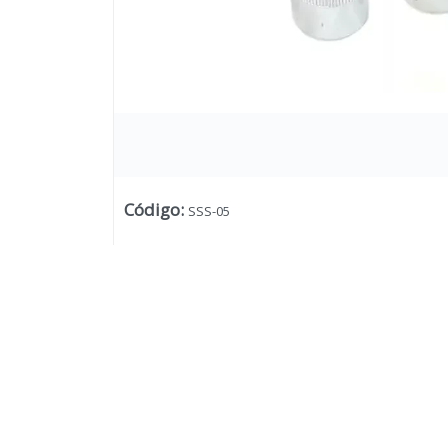
Código
:
SSS-05
Lista vacía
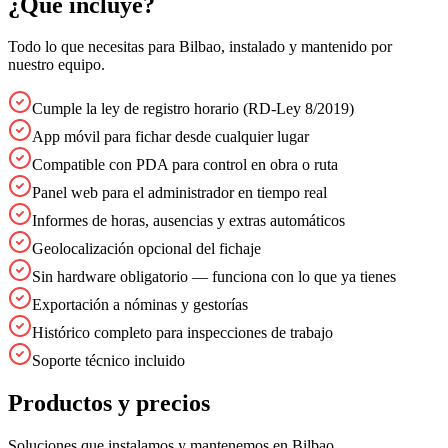
¿Qué incluye?
Todo lo que necesitas para
Bilbao
, instalado y mantenido por
nuestro equipo.
Cumple la ley de registro horario (RD-Ley 8/2019)
App móvil para fichar desde cualquier lugar
Compatible con PDA para control en obra o ruta
Panel web para el administrador en tiempo real
Informes de horas, ausencias y extras automáticos
Geolocalización opcional del fichaje
Sin hardware obligatorio — funciona con lo que ya tienes
Exportación a nóminas y gestorías
Histórico completo para inspecciones de trabajo
Soporte técnico incluido
Productos y precios
Soluciones que instalamos y mantenemos en
Bilbao
.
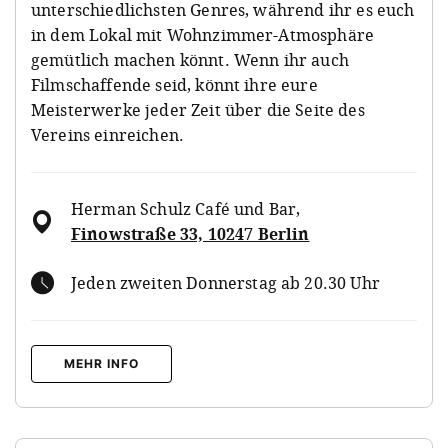
unterschiedlichsten Genres, während ihr es euch
in dem Lokal mit Wohnzimmer-Atmosphäre
gemütlich machen könnt. Wenn ihr auch
Filmschaffende seid, könnt ihre eure
Meisterwerke jeder Zeit über die Seite des
Vereins einreichen.
Herman Schulz Café und Bar
,
Finowstraße 33, 10247 Berlin
Jeden zweiten Donnerstag ab 20.30 Uhr
MEHR INFO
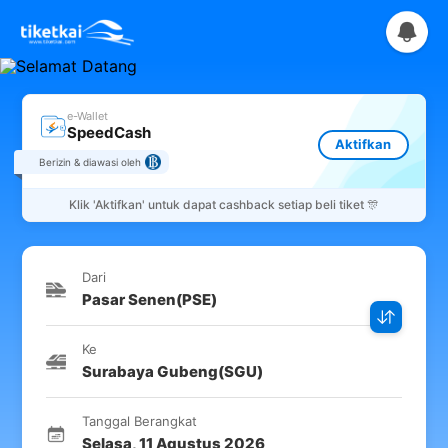
e-Wallet
SpeedCash
Aktifkan
Berizin & diawasi oleh
Klik
'Aktifkan'
untuk dapat cashback setiap beli tiket 🎊
Dari
Pasar Senen
(
PSE
)
Ke
Surabaya Gubeng
(
SGU
)
Tanggal Berangkat
Selasa
,
11 Agustus 2026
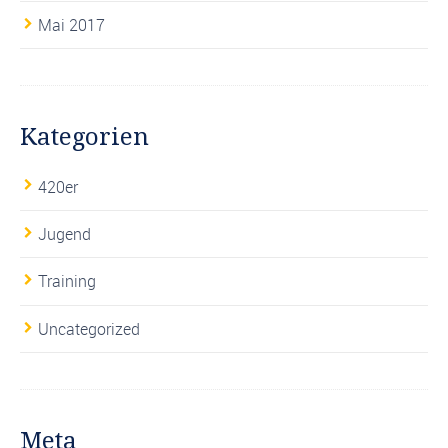
Mai 2017
Kategorien
420er
Jugend
Training
Uncategorized
Meta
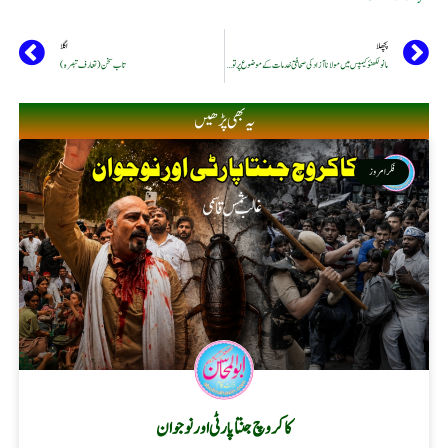
پچھلا
اگلا
مانو لکھنؤکیمپس میں مولانا آزاد کی صحافتی خدمات کے موضو ع پر توسیعی خطبہ کا انعقاد
تاب سخن (تعارف تبصرہ)
یہ بھی پڑھیں
فکر امروز
کاکروچ جنتا پارٹی اور نوجوان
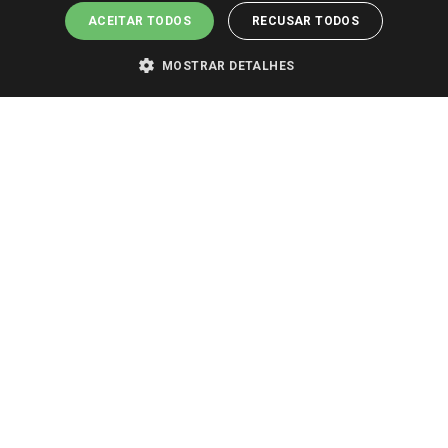
ACEITAR TODOS
RECUSAR TODOS
MOSTRAR DETALHES
PARA VER OS PREÇOS DA SUA REGIÃO, FAÇA LOGIN E SELECIONE A LOJA DE
SUA PREFERÊNCIA. SOMENTE APÓS O LOGIN, OS PREÇOS DA SUA REGIÃO OU
LOJA SERÃO CARREGADOS.
TODOS OS PREÇOS E CONDIÇÕES COMERCIAIS DESTE SITE SÃO VÁLIDOS APENAS
PARA COMPRAS REALIZADAS NO GIASSI.COM.BR E NA LOJA SELECIONADA
APÓS O LOGIN, E NÃO NECESSARIAMENTE SE APLICAM ÀS LOJAS FÍSICAS. OS
PREÇOS PARA AS VENDAS ONLINE DIVULGADOS NO SITE PREVALECEM ANTE
OS DEMAIS EVENTUALMENTE ANUNCIADOS EM OUTROS MEIOS DE
COMUNICAÇÃO E SITES DE BUSCAS.
2022 COPYRIGHT - GIASSI SUPERMERCADOS. TODOS OS DIREITOS RESERVADOS.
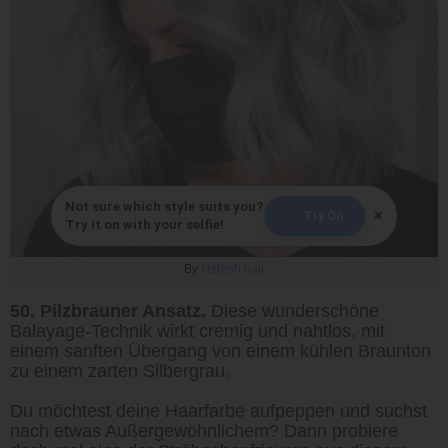
Not sure which style suits you?
×
Try On
Try it on with your selfie!
By
krsbrsh.hair
50. Pilzbrauner Ansatz.
Diese wunderschöne
Balayage-Technik wirkt cremig und nahtlos, mit
einem sanften Übergang von einem kühlen Braunton
zu einem zarten Silbergrau.
Du möchtest deine Haarfarbe aufpeppen und suchst
nach etwas Außergewöhnlichem? Dann probiere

#####

What is being asked: Would you copy the lines above exactly, starting with the one that has "Meisterwerke jeder Zeit über die Seite des" and ending with the one that has "RECUSAR TODOS", both included, without the pictures?

Result of this exercise:
Meisterwerke jeder Zeit über die Seite des
Vereins einreichen.
Herman Schulz Café und Bar
,
Finowstraße 33, 10247 Berlin
Jeden zweiten Donnerstag ab 20.30 Uhr
MEHR INFO
e-Wallet
SpeedCash
Aktifkan
Berizin & diawasi oleh
Klik
'Aktifkan'
untuk dapat cashback setiap beli tiket 🎊
Dari
Pasar Senen
(
PSE
)
Ke
Surabaya Gubeng
(
SGU
)
Tanggal Berangkat
Selasa
,
11 Agustus 2026
Mai 2017
Kategorien
420er
Jugend
Training
Uncategorized
Meta
پچھلا
اگلا
مانو لکھنؤکیمپس میں مولانا آزاد کی صحافتی خدمات کے موضو ع پر توسیعی خطبہ کا انعقاد
تاب سخن (تعارف تبصرہ)
یہ بھی پڑھیں
فکر امروز
کاکروچ جنتا پارٹی اور نوجوان
ACEITAR TODOS
RECUSAR TODOS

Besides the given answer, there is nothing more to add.